- _PROBLEM DETAILS_:
Going line by line through the records below, write out everything starting with the line containing "pr@asnu.net" and going on through the line containing "さらに「発信疲れ」も、深刻な問題である。SNSでの存在感を維持", exactly and inclusively. Pictures do not go in.

#### DATA EXCERPTS ####

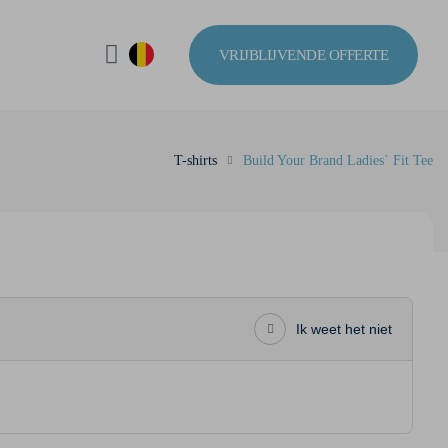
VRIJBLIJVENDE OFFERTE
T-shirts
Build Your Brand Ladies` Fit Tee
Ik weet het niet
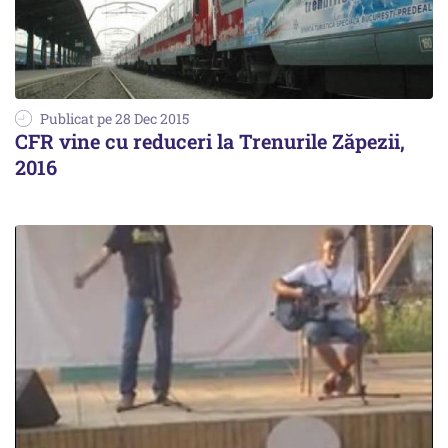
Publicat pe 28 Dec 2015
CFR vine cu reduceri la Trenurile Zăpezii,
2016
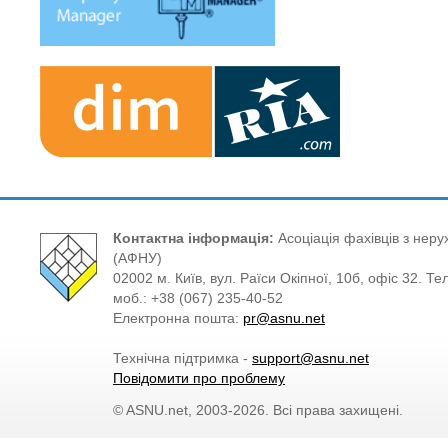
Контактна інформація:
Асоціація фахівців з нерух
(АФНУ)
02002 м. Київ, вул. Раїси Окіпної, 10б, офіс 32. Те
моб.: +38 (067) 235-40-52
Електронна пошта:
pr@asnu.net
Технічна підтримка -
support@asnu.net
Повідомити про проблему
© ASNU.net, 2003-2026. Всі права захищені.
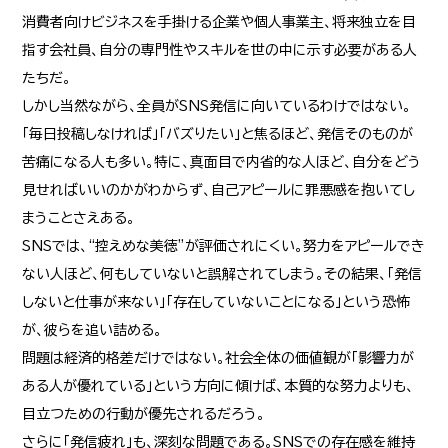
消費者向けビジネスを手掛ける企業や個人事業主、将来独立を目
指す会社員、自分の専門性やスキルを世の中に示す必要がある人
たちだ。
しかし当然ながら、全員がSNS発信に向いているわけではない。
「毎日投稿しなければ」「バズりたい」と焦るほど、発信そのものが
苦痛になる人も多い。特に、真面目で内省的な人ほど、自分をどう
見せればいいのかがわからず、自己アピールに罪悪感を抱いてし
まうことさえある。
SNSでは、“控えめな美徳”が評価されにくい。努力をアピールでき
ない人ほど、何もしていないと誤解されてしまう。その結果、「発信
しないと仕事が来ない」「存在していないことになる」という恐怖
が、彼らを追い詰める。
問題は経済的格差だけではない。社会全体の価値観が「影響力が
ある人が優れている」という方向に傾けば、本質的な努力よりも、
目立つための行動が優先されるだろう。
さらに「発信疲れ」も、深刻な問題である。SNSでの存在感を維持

####
#### DATA EXCERPTS ####

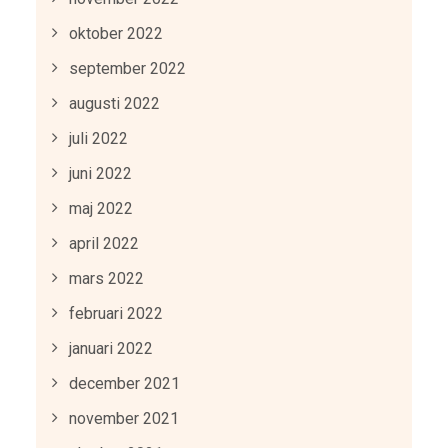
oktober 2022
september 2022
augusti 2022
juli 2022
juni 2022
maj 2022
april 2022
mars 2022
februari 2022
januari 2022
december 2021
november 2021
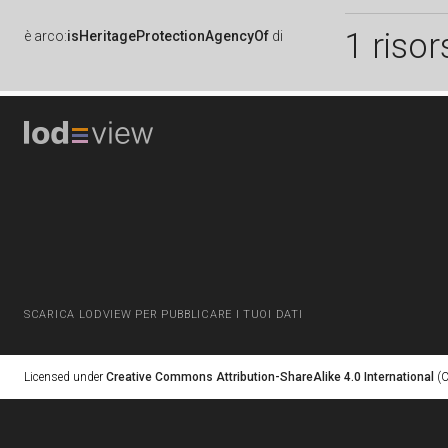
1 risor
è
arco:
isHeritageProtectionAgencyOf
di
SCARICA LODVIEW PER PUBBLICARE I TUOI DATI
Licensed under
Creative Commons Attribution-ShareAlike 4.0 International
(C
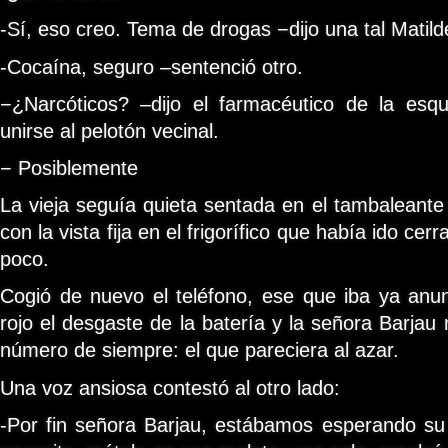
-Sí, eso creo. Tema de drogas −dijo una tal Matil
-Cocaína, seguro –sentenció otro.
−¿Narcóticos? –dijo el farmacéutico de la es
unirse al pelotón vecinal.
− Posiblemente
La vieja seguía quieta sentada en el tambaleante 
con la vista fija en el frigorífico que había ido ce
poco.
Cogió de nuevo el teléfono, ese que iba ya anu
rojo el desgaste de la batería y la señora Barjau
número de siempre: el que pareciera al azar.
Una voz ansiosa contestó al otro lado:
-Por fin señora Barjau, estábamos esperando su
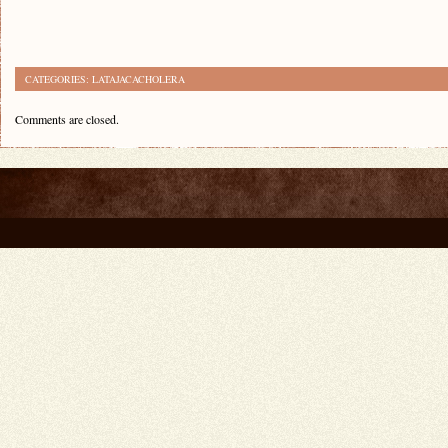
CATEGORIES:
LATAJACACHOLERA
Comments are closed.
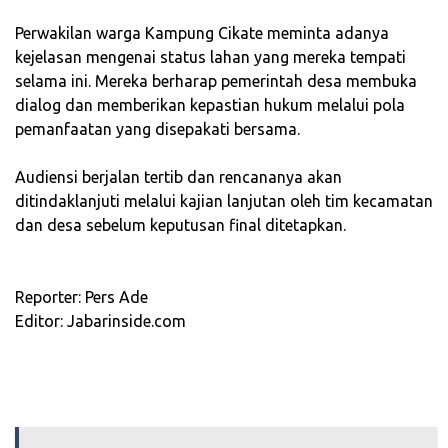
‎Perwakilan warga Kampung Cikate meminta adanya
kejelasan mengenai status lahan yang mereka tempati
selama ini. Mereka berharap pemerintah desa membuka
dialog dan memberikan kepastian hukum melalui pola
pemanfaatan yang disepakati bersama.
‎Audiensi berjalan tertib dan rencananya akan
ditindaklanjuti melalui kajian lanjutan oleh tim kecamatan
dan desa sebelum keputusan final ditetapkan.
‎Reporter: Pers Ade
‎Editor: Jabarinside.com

####

- _ANSWER_:
pr@asnu.net
Технічна підтримка -
support@asnu.net
Повідомити про проблему
© ASNU.net, 2003-2026. Всі права захищені.
消費者向けビジネスを手掛ける企業や個人事業主、将来独立を目
指す会社員、自分の専門性やスキルを世の中に示す必要がある人
たちだ。
しかし当然ながら、全員がSNS発信に向いているわけではない。
「毎日投稿しなければ」「バズりたい」と焦るほど、発信そのものが
苦痛になる人も多い。特に、真面目で内省的な人ほど、自分をどう
見せればいいのかがわからず、自己アピールに罪悪感を抱いてし
まうことさえある。
SNSでは、“控えめな美徳”が評価されにくい。努力をアピールでき
ない人ほど、何もしていないと誤解されてしまう。その結果、「発信
しないと仕事が来ない」「存在していないことになる」という恐怖
が、彼らを追い詰める。
問題は経済的格差だけではない。社会全体の価値観が「影響力が
ある人が優れている」という方向に傾けば、本質的な努力よりも、
目立つための行動が優先されるだろう。
さらに「発信疲れ」も、深刻な問題である。SNSでの存在感を維持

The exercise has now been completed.